Collected data:

▬▬▬

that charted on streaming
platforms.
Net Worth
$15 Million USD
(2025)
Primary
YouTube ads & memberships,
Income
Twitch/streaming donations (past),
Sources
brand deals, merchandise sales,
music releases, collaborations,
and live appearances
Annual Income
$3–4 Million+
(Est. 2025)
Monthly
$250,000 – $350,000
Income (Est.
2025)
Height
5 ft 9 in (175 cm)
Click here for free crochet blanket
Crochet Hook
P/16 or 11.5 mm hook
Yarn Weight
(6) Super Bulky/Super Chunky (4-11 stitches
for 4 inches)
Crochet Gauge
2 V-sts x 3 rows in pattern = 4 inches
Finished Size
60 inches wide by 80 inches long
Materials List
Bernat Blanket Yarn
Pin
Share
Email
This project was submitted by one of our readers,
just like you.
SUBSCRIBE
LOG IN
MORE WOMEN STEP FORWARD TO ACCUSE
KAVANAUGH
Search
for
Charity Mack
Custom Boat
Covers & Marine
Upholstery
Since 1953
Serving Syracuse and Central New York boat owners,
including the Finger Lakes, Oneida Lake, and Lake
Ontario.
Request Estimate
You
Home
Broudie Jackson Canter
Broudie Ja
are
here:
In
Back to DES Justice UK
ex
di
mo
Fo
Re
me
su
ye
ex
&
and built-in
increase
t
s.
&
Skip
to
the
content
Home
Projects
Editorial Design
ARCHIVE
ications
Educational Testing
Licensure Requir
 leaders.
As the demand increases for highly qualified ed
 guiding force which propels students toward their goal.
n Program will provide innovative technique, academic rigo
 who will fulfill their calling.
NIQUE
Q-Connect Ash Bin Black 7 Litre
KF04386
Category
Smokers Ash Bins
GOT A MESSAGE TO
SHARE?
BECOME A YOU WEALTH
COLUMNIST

▬▬▬

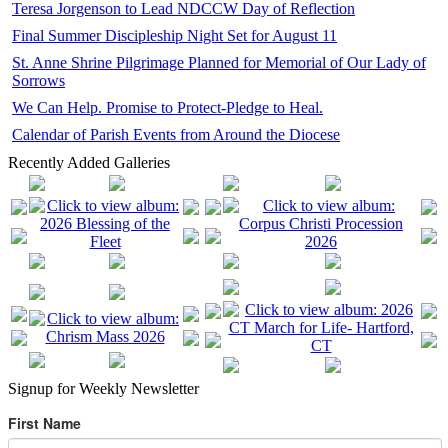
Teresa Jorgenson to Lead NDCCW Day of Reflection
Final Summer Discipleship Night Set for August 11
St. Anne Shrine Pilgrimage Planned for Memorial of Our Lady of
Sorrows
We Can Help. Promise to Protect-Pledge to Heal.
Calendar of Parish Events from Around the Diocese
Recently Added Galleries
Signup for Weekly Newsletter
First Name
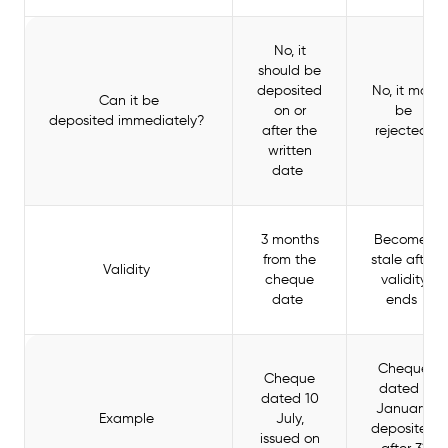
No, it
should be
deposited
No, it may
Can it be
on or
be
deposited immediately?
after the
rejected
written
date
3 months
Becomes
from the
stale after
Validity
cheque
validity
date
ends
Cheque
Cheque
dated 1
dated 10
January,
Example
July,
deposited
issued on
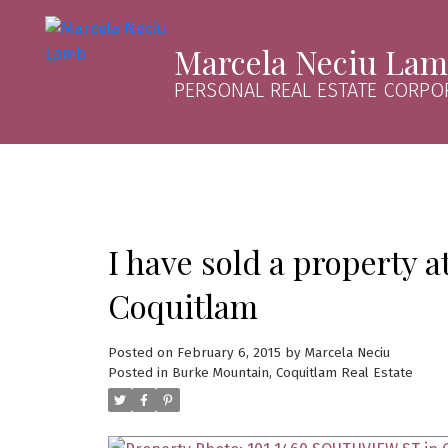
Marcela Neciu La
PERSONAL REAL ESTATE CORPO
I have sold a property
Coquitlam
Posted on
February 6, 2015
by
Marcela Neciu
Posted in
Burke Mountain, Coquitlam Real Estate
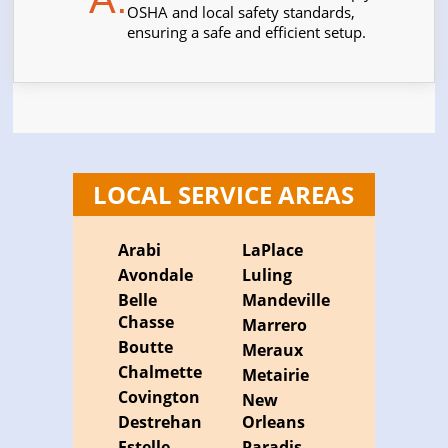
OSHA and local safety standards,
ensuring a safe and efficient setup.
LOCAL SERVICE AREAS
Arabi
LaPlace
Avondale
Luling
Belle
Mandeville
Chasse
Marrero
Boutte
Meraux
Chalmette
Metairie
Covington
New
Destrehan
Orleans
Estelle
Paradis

▬▬▬

[Aim of the task]: Taking the entries above, write out exactly the lines starting with the line containing "that charted on streaming" and going on through the line containing "Smokers Ash Bins", both included, and nothing else.

[Worked solution]:
that charted on streaming
platforms.
Net Worth
$15 Million USD
(2025)
Primary
YouTube ads & memberships,
Income
Twitch/streaming donations (past),
Sources
brand deals, merchandise sales,
music releases, collaborations,
and live appearances
Annual Income
$3–4 Million+
(Est. 2025)
Monthly
$250,000 – $350,000
Income (Est.
2025)
Height
5 ft 9 in (175 cm)
Click here for free crochet blanket
Crochet Hook
P/16 or 11.5 mm hook
Yarn Weight
(6) Super Bulky/Super Chunky (4-11 stitches
for 4 inches)
Crochet Gauge
2 V-sts x 3 rows in pattern = 4 inches
Finished Size
60 inches wide by 80 inches long
Materials List
Bernat Blanket Yarn
Pin
Share
Email
This project was submitted by one of our readers,
just like you.
SUBSCRIBE
LOG IN
MORE WOMEN STEP FORWARD TO ACCUSE
KAVANAUGH
Search
for
Charity Mack
Custom Boat
Covers & Marine
Upholstery
Since 1953
Serving Syracuse and Central New York boat owners,
including the Finger Lakes, Oneida Lake, and Lake
Ontario.
Request Estimate
You
Home
Broudie Jackson Canter
Broudie Ja
are
here:
In
Back to DES Justice UK
ex
di
mo
Fo
Re
me
su
ye
ex
&
and built-in
increase
t
s.
&
Skip
to
the
content
Home
Projects
Editorial Design
ARCHIVE
ications
Educational Testing
Licensure Requir
 leaders.
As the demand increases for highly qualified ed
 guiding force which propels students toward their goal.
n Program will provide innovative technique, academic rigo
 who will fulfill their calling.
NIQUE
Q-Connect Ash Bin Black 7 Litre
KF04386
Category
Smokers Ash Bins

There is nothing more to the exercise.